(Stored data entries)
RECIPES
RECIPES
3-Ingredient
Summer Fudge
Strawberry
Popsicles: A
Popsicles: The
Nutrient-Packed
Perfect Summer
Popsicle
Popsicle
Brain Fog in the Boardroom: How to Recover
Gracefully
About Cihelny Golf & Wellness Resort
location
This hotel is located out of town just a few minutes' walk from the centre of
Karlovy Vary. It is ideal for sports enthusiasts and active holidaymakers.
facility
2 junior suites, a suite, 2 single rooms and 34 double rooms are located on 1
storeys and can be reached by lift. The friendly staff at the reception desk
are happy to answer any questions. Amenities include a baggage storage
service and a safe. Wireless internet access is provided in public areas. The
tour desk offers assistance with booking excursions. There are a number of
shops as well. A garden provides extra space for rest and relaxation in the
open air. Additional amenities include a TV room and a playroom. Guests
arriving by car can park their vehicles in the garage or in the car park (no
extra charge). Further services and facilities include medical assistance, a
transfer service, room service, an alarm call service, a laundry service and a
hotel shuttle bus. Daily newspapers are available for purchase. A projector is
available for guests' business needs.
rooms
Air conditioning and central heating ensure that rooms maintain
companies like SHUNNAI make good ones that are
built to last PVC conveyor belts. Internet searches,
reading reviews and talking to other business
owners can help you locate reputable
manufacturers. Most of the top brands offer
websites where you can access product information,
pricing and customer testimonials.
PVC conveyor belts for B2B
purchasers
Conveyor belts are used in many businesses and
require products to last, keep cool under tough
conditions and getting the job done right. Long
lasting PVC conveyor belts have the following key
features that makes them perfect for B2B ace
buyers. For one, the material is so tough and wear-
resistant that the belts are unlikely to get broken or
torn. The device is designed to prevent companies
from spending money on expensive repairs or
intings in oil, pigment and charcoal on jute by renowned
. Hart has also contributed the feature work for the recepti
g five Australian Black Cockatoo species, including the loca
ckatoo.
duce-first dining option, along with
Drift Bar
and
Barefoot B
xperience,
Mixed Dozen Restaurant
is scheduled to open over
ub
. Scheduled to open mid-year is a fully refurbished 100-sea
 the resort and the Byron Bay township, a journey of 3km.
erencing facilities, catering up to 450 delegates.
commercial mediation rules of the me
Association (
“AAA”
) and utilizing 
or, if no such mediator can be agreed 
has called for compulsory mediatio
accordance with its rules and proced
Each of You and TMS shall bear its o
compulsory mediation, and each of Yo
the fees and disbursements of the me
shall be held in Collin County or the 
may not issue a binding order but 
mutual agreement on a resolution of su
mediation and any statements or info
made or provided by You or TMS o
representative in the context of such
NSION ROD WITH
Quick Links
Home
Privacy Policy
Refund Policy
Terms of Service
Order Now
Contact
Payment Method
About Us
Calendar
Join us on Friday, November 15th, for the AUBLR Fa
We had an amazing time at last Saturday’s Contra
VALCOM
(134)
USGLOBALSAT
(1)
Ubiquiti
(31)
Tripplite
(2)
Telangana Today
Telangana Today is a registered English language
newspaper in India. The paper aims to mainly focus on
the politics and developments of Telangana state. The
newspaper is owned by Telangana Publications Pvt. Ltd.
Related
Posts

...

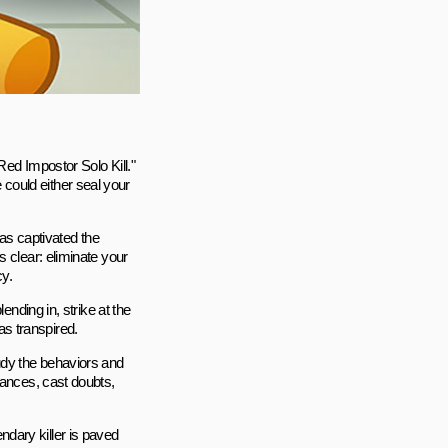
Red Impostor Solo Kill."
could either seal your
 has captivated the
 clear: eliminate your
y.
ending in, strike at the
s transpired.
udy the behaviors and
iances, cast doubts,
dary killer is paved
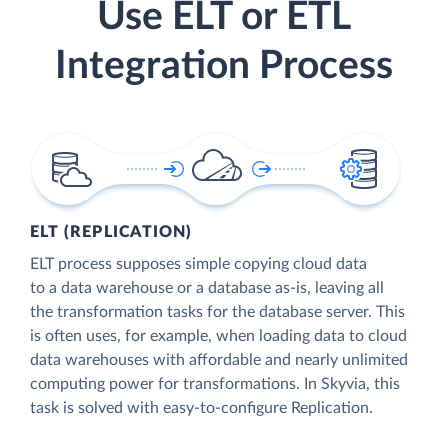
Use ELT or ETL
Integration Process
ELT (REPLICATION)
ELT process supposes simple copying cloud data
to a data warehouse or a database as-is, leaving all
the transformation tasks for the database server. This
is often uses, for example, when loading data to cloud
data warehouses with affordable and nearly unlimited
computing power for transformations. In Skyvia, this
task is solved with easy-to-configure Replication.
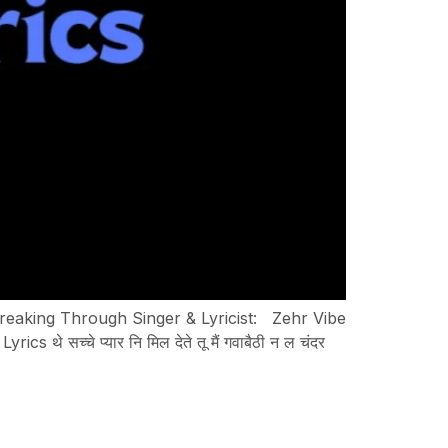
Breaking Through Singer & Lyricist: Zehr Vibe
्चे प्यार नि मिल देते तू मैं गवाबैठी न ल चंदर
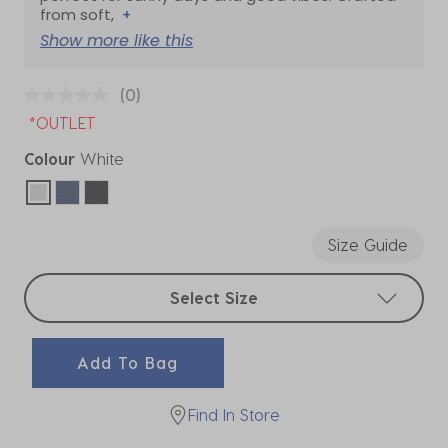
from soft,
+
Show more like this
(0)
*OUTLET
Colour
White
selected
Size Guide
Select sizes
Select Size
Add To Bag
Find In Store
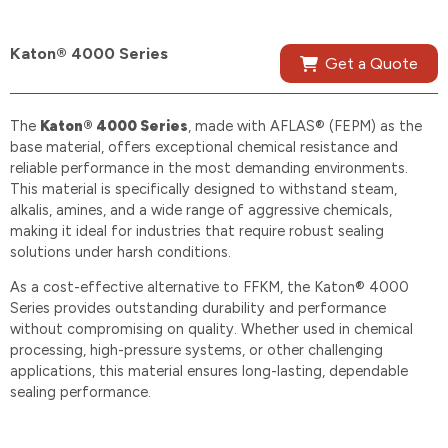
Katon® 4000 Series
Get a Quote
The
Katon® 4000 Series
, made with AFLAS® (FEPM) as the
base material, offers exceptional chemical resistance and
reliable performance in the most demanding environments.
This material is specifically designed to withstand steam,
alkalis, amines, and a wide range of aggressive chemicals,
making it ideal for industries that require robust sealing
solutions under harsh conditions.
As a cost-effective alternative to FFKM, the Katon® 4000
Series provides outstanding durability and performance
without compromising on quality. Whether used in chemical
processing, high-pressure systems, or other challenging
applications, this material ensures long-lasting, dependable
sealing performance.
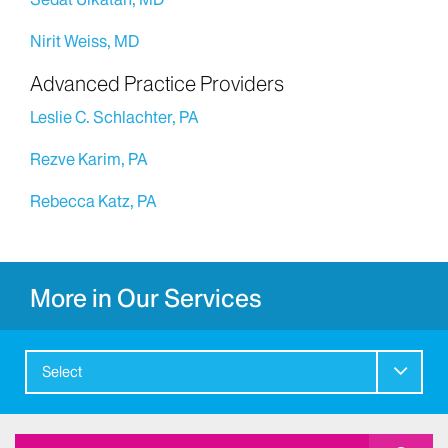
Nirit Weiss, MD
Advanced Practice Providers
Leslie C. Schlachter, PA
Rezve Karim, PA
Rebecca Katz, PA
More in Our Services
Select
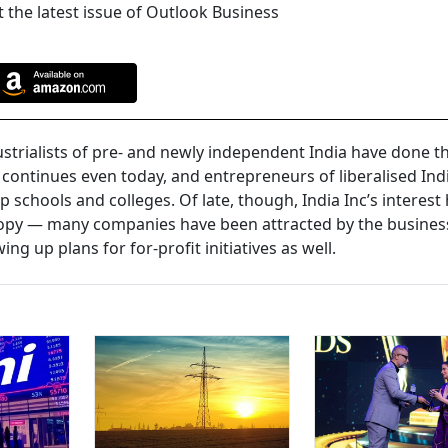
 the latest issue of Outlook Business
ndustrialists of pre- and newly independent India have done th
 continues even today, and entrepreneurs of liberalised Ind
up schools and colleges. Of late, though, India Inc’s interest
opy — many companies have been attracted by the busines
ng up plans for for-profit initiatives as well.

- [Assigned task]
Only those lines of the entries above that run from the line containing "features that makes them perfect for B2B ace" to the line containing "Each of You and TMS shall bear its o", both included, should be transcribed exactly.

- [Result for this task]
features that makes them perfect for B2B ace
buyers. For one, the material is so tough and wear-
resistant that the belts are unlikely to get broken or
torn. The device is designed to prevent companies
from spending money on expensive repairs or
intings in oil, pigment and charcoal on jute by renowned
. Hart has also contributed the feature work for the recepti
g five Australian Black Cockatoo species, including the loca
ckatoo.
duce-first dining option, along with
Drift Bar
and
Barefoot B
xperience,
Mixed Dozen Restaurant
is scheduled to open over
ub
. Scheduled to open mid-year is a fully refurbished 100-sea
 the resort and the Byron Bay township, a journey of 3km.
erencing facilities, catering up to 450 delegates.
commercial mediation rules of the me
Association (
“AAA”
) and utilizing 
or, if no such mediator can be agreed 
has called for compulsory mediatio
accordance with its rules and proced
Each of You and TMS shall bear its o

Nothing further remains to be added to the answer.